Decorators can be used on methods, properties, getters, setters, and auto-accessors. Classes can be decorated for subclassing and registration. While TypeScript previously supported experimental decorators, these were modelled on a much older version of the decorators proposal.

Also in TypeScript 5.0, developers now can add a const modifier to a type parameter declaration to cause const-like inferences to be the default. The update also now allows the extends field to take multiple entries, and it makes all enums union enums by creating a unique type for each computed member. This means all enums can be narrowed and have their members referenced as types.

TypeScript 5.0 features changes across code structure, data structures, and algorithmic extensions, intended to speed up the entire experience of using JavaScript, even installation. Overall, TypeScript 5.0 is intended to make the language smaller, faster, and simpler. A release candidate is expected February 28, followed by general availability of a production release on March 14.
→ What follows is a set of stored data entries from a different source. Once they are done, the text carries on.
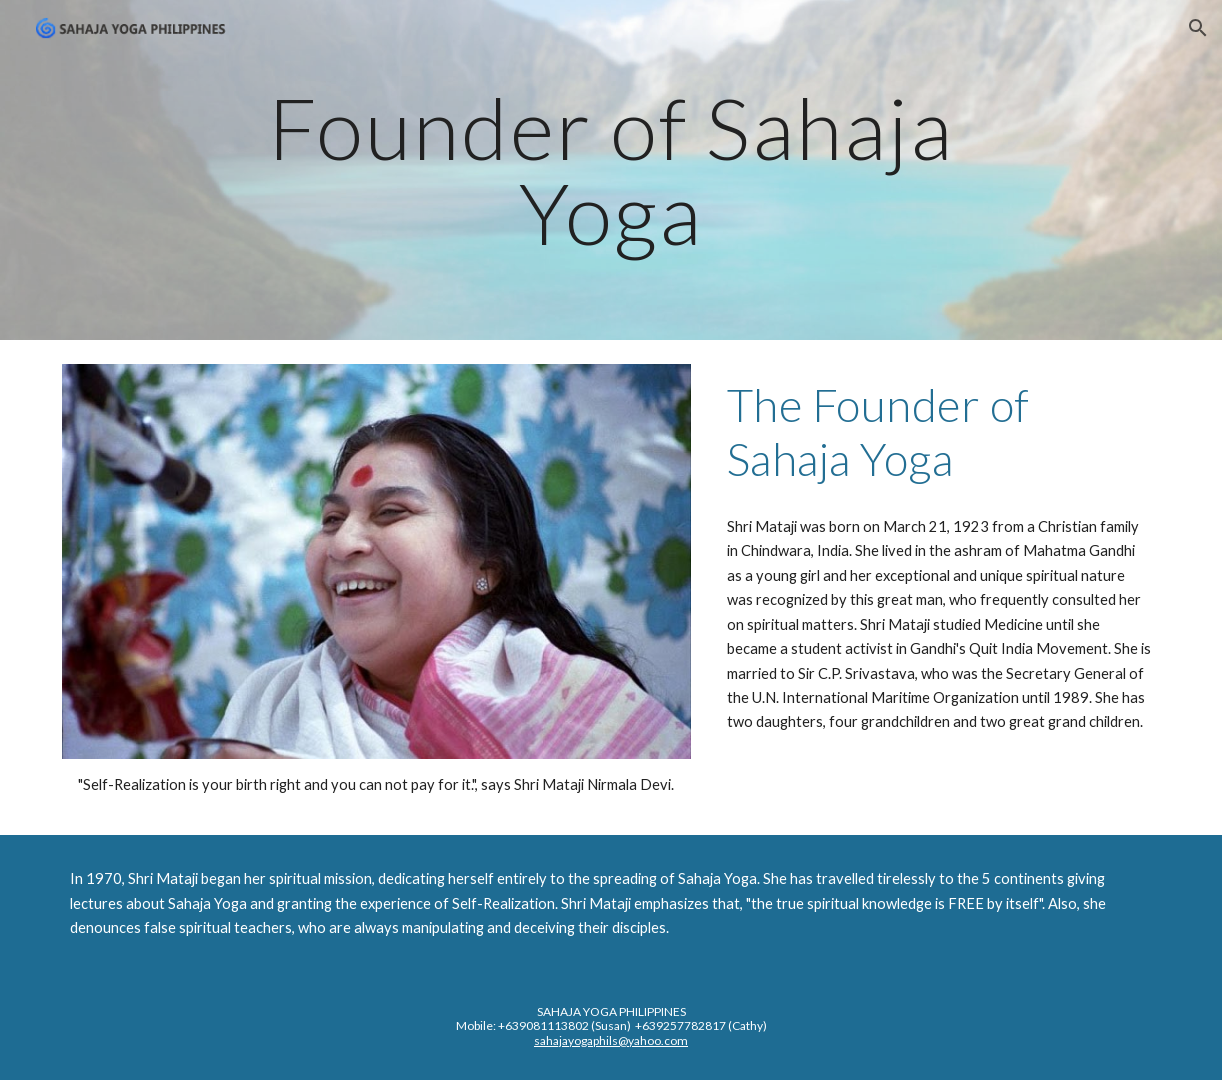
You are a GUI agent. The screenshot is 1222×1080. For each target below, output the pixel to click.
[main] (611, 170)
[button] (1198, 28)
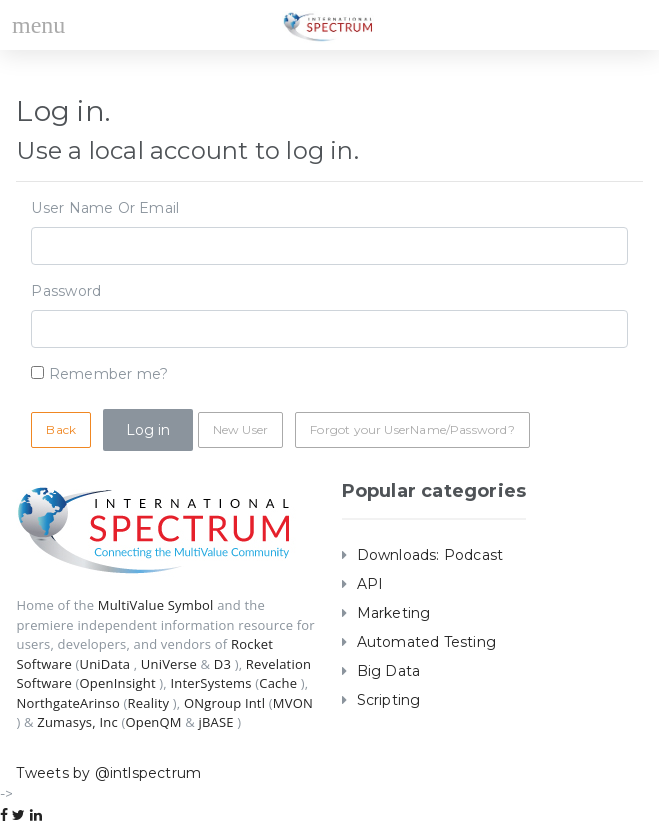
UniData (105, 664)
The TypeScript 5.0 beta can be accessed through NuGet or by running the following command: 

npm install typescript@beta

Also in TypeScript 5.0:

  • Better support is offered for ESM (ECMAScript Module) projects in Node and bundlers.
  • A –-verbatimModuleSyntax capability simplifies imports and exports, keeping imports or exports without a type modifier while dropping anything using the type modifier.
  • A new JSDoc tag, @satisfies, catches type mismatches while preserving the original type of an expression, enabling developers to use values more precisely in code. Many developers use TypeScript to type-check JavaScript code using JSDoc annotations. Also, JSDoc now can declare overloads with a new @overload tag.
  • Correctness changes and deprecations are offered for less-used flags.
  • TypeScript now targets ECMAScript 2018. For Node users, this means a minimum version requirement of at least Node.js 10.

The TypeScript 5.0 beta follows the November release of TypeScript 4.9, which featured a satisfies operator to catch errors. TypeScript turned 10 years old in October 2022.